Thamon uses a mixture of leaf leather and cork leather to create their bags and each one is elegantly designed to be as durable as they are beautiful. We have also added Tree Tribe's beautiful and unique leaf leather bags to our collection, who work with artisans all over the world and plant 10 trees with every purchase.
Pinatex is made from pineapple leaves. The pineapple leaves are stripped into fine fibres through a process called decortication. These fibres are converted into a 'mesh' like material and then go through a manufacturing process. According to Ahimsa Collective, the production of Pinatex has an incredibly positive environmental impact because “'biomass' is produced in the decortication process. This 'bio-mass' can then be converted into organic fertilizer or biogas and sold. Therefore, both the extraction of the fibres and the production of biomass can provide additional revenue streams to pineapple farming communities.”
Pinatex is durable, breathable, light and flexible, making it a great natural alternative to leather that has an incredibly small environmental footprint because pineapple leaves are currently just a waste product. It blows my mind that we are still creating new processes and fabrics every year that are able to make our world more sustainable, while looking gorgeous!

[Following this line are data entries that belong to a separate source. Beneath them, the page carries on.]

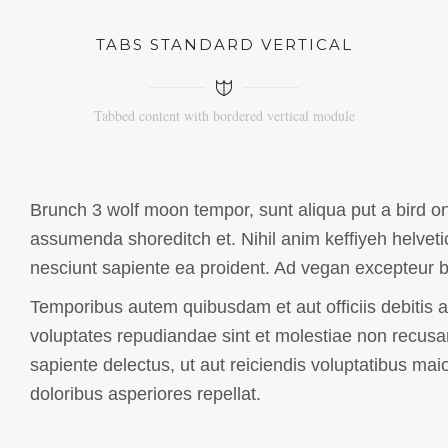
TABS STANDARD VERTICAL
Tabbed content with bordered vertical module
Brunch 3 wolf moon tempor, sunt aliqua put a bird on 
assumenda shoreditch et. Nihil anim keffiyeh helveti
nesciunt sapiente ea proident. Ad vegan excepteur b
Temporibus autem quibusdam et aut officiis debitis a
voluptates repudiandae sint et molestiae non recusa
sapiente delectus, ut aut reiciendis voluptatibus mai
doloribus asperiores repellat.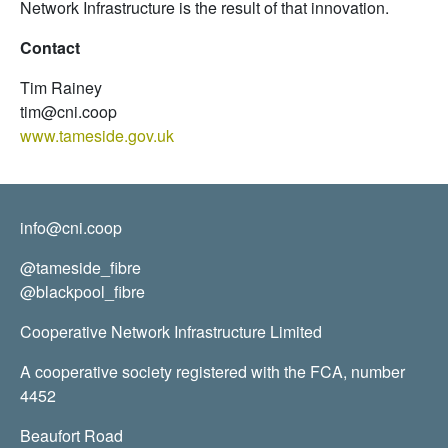
Network Infrastructure is the result of that innovation.
Contact
Tim Rainey
tim@cni.coop
www.tameside.gov.uk
info@cni.coop
@tameside_fibre
@blackpool_fibre
Cooperative Network Infrastructure Limited
A cooperative society registered with the FCA, number
4452
Beaufort Road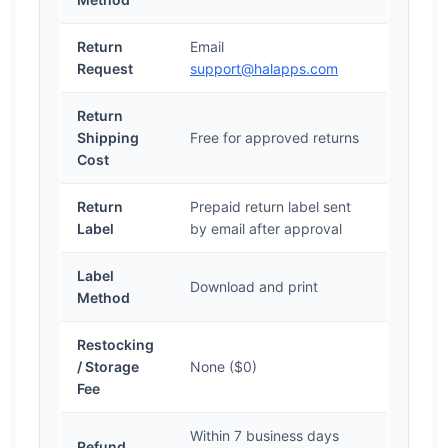
Return
Email
Request
support@halapps.com
Return
Shipping
Free for approved returns
Cost
Return
Prepaid return label sent
Label
by email after approval
Label
Download and print
Method
Restocking
/ Storage
None ($0)
Fee
Within 7 business days
Refund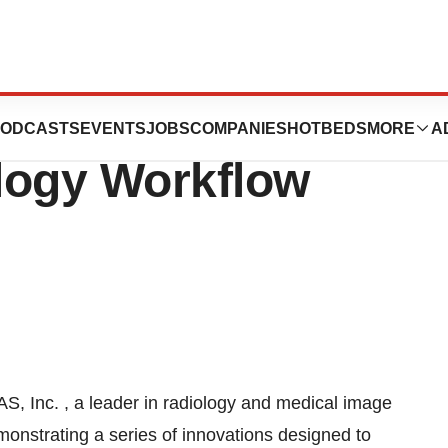
tures Next
ODCASTS
EVENTS
JOBS
COMPANIES
HOTBEDS
MORE
A
logy Workflow
, Inc. , a leader in radiology and medical image
onstrating a series of innovations designed to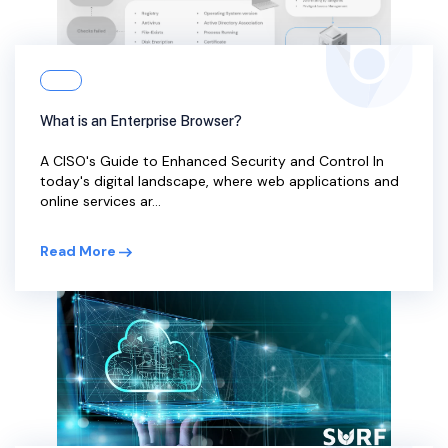
What is an Enterprise Browser?
A CISO's Guide to Enhanced Security and Control In
today's digital landscape, where web applications and
online services ar...
Read More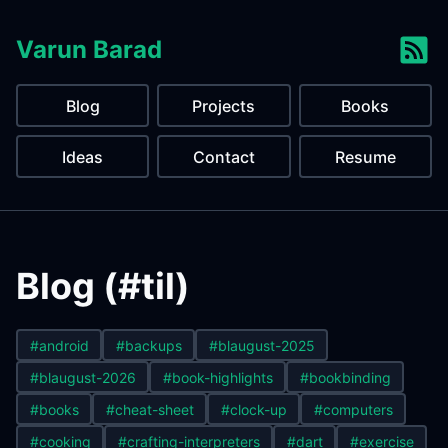
Varun Barad
Blog
Projects
Books
Ideas
Contact
Resume
Blog (#til)
#android
#backups
#blaugust-2025
#blaugust-2026
#book-highlights
#bookbinding
#books
#cheat-sheet
#clock-up
#computers
#cooking
#crafting-interpreters
#dart
#exercise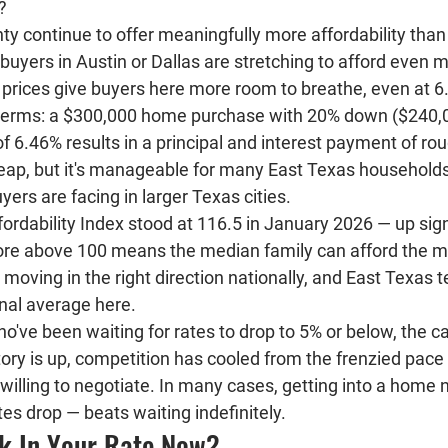
?
ty continue to offer meaningfully more affordability tha
buyers in Austin or Dallas are stretching to afford even
prices give buyers here more room to breathe, even at 6
e terms: a $300,000 home purchase with 20% down ($240,0
of 6.46% results in a principal and interest payment of rou
heap, but it's manageable for many East Texas households
rs are facing in larger Texas cities.
rdability Index stood at 
116.5 in January 2026
 — up sign
ore above 100 means the median family can afford the m
 moving in the right direction nationally, and East Texas t
nal average here.
ho've been waiting for rates to drop to 5% or below, the ca
ory is up, competition has cooled from the frenzied pace
 willing to negotiate. In many cases, getting into a home
ates drop — beats waiting indefinitely.
k In Your Rate Now?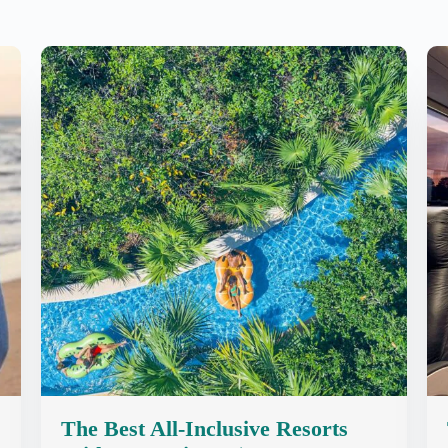
The Best All-Inclusive Resorts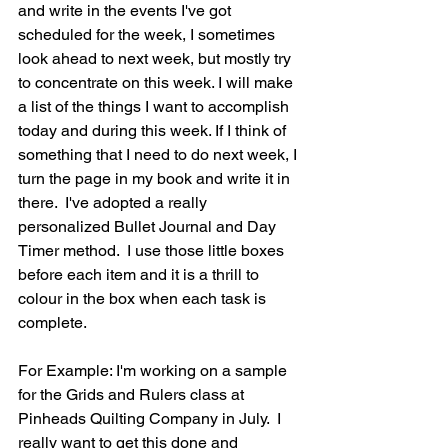
and write in the events I've got 
scheduled for the week, I sometimes 
look ahead to next week, but mostly try 
to concentrate on this week. I will make 
a list of the things I want to accomplish 
today and during this week. If I think of 
something that I need to do next week, I 
turn the page in my book and write it in 
there.  I've adopted a really 
personalized Bullet Journal and Day 
Timer method.  I use those little boxes  
before each item and it is a thrill to 
colour in the box when each task is 
complete.
For Example: I'm working on a sample 
for the Grids and Rulers class at 
Pinheads Quilting Company in July.  I 
really want to get this done and 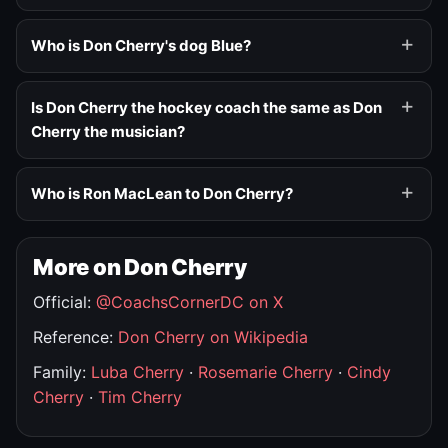
Who is Don Cherry's dog Blue?
Is Don Cherry the hockey coach the same as Don
Cherry the musician?
Who is Ron MacLean to Don Cherry?
More on Don Cherry
Official:
@CoachsCornerDC on X
Reference:
Don Cherry on Wikipedia
Family:
Luba Cherry
·
Rosemarie Cherry
·
Cindy
Cherry
·
Tim Cherry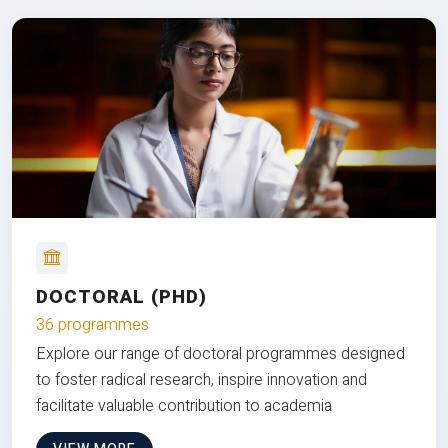
DOCTORAL (PHD)
36 programmes
Explore our range of doctoral programmes designed
to foster radical research, inspire innovation and
facilitate valuable contribution to academia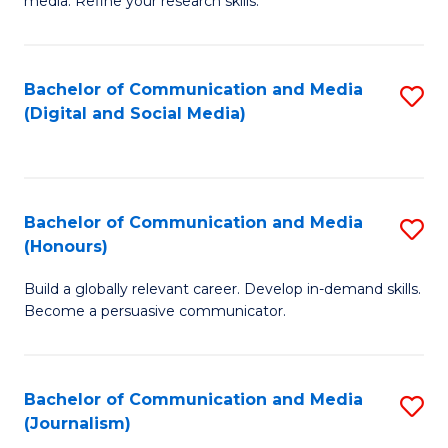
media. Refine your research skills.
C
of
a
In
Bachelor of Communication and Media
S
M
S
(Digital and Social Media)
to
-
to
C
B
C
Fa
of
Fa
Bachelor of Communication and Media
S
L
(Honours)
B
to
Build a globally relevant career. Develop in-demand skills.
of
C
Become a persuasive communicator.
C
Fa
a
Bachelor of Communication and Media
S
M
(Journalism)
to
(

Strange as it may sound, there is a type of washable paper that is used as a leather alternative. Jacron paper is a craft paper mainly used for jean badges. It is durable enough for everyday wear and doesn’t fall apart in water unlike most paper varieties. This is still relatively new to the market as a complete product, but has proven to be a strong material, and a great vegan contender to leather.
Bare Instinct has also produced paper-based products from a material known as Washable Paper. Washable paper is made from cellulose fibre that comes from wood. Each bag is also fully lined with high-quality hemp and organic cotton denim fabric.
The cactus leather you will find on Velvety is from a wonderful New Zealand based business called Velvet Heartbeat.
Their cactus leather comes from a ranch in Mexico that uses mature cactus leaves to process into leather. This means none of the cactus are completely cut down, and there is a new harvest every 6-8 months. The mature leaves are then dried under the sun for three days, avoiding the use of any extra energy to assist the drying process. As if that wasn't enough to love, any remaining organic cactus material is exported and sold into the food industry, which is a great example of how natural and safe their product and process is, plus a wonderful way to minimise waste.
Rubber is an extremely versatile material used for a plethora of products including car tires, washing up gloves, gumboots, elastic bands and, well, rubbers. While you can get synthetic rubber (usually neoprene) natural rubber is made from latex, a runny white liquid that is found inside certain plants and trees. Rubber is strong, stretchy, flexible (elastic), durable, and waterproof, plus it can be made soft or hard making it useful for a huge range of objects.
Upcycled Byron Bay uses recycled inner tubes to create a sustainable range of bags that are beautiful, tough, and make use of a great material that was otherwise going to waste. They also made beautiful and intricate jewelry from innertubes. I love that the same waste material can have a second life as creating such different, useful, and beautiful products!
For a long time, I thought that ‘vegan leather’ was just a fancy way of saying ‘plastic leather’. But now, there are so many natural products to use instead that I believe there is a style out there to suit everyone.
Which leather alternative is your favourite?